“Amma nateeja agaya! Mera pehla number aya hai apne class mein!”, nine-year-old Ayesha exclaimed while entering her home after school. It had been annual result day and Ayesha, a student of Class-III at the local government school in Lyari(a suburb of Karachi), had once again managed to clinch the first position in her final exams. Her mother took her up in her arms and started kissing and giving blessings. An ambitious girl had once again proved that firm determination and courage can overcome all obstacles to fulfill her mother’s dream to see her educated.
The event took her mother down memory lane to the day when Ayesha had to fight her first battle between life and death at the age of six months. The child had been getting pale along with fever for a few days. After experimenting with local herbal medicines without success, her mother had brought her to the Pediatric Emergency at Civil Hospital Karachi (CHK), a tertiary care facility in the city, where doctors told her to arrange two pints of blood immediately to save Ayesha’s life as her blood hemoglobin level was too low. With the meager monthly income of her husband and a large family to support, she had brought just enough money for the bus fare back to her home. With tears in her eyes, she shared her agony with the on-duty doctor. The kind doctor told her not to worry and that she can get free of cost blood from the PWA Blood Bank, the only blood bank in CHK.
Ayesha lived. But three months later, to her mother’s dismay, she developed a similar condition and had to be again transfused blood. Soon after, doctors diagnosed her with Thalassemia, a hereditary blood disorder, requiring regular blood transfusions and iron chelation therapy. Ayesha’s mother did not know what kind of disease it was, but she knew that Ayesha’s life would be different from her other children who were healthy, but she accepted it as a mission. As Ayesha grew up, her requirement for blood increased along with the development of other complications due to iron overload. To get all her medical needs catered was an impossible task considering the huge costs involved so her mother got Ayesha registered with the PWA Thalassemia Services at Civil Hospital Karachi. Since then she is getting comprehensive services including regular checkups, blood transfusions, iron chelating therapy and other medicines, completely free of cost. Even though Ayesha still suffers periods of fever and lethargy and has to get blood transfused every fortnight, this courageous girl has taken up her mother’s dream as a task and aims to become a doctor one day.

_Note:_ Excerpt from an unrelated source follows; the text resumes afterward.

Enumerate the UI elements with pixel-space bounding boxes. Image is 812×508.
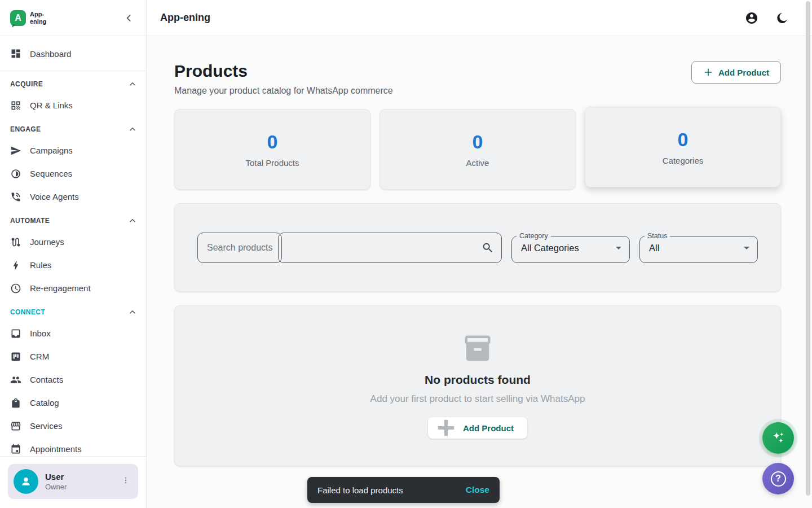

Ayesha is just one of around 275 Thalassemia patients who visit CHK every month in search of hope. For these patients, blood transfusion is life. With 80% of the population below poverty line in this country of 180 million, and inability of government to cope up with the issue, the role of non-profit voluntary organizations comes into play. Patients’ Welfare Association (PWA) is a non-political NGO run by the volunteer students of Dow Medical College (DMC). Established in 1979 by students with the motto of ‘We Feel, We Serve’, this organization started off with a cabinet of medicines and took up the task of providing basic health facilities to the deserving patients completely free of cost. PWA Drug Bank provides medicines and expensive injections to the admitted patients of CHK. Established in 1982 with the aim of discouraging professional blood sellers, PWA Blood Bank is a service of one of its kind, providing free of cost blood and blood components including packed Cells, Fresh Frozen Plasma and Platelets to patients from all hospitals of Karachi. The blood bank has dispatched one million blood bags in 29 years, and the journey continues. In 1986, PWA Diagnostic Laboratory was set up to provide basic investigations for the admitted patients in evening and night. With the start of new millennium, PWA Follow Up Clinics were instituted to treat patients with TB, Thalassemia, Diabetes, Hypertension, Epilepsy, Asthma and other lifelong diseases. PWA Thalassemia Services were upgraded in 2010 and are now providing comprehensive services to the registered Thalassemics.
PWA’s uniqueness lies in the fact that all services are provided completely free of cost. Being run and managed by the volunteer students of DMC, and supported by generous donors, the organization spent Rs 49.8 million in the year ended 2010-2011.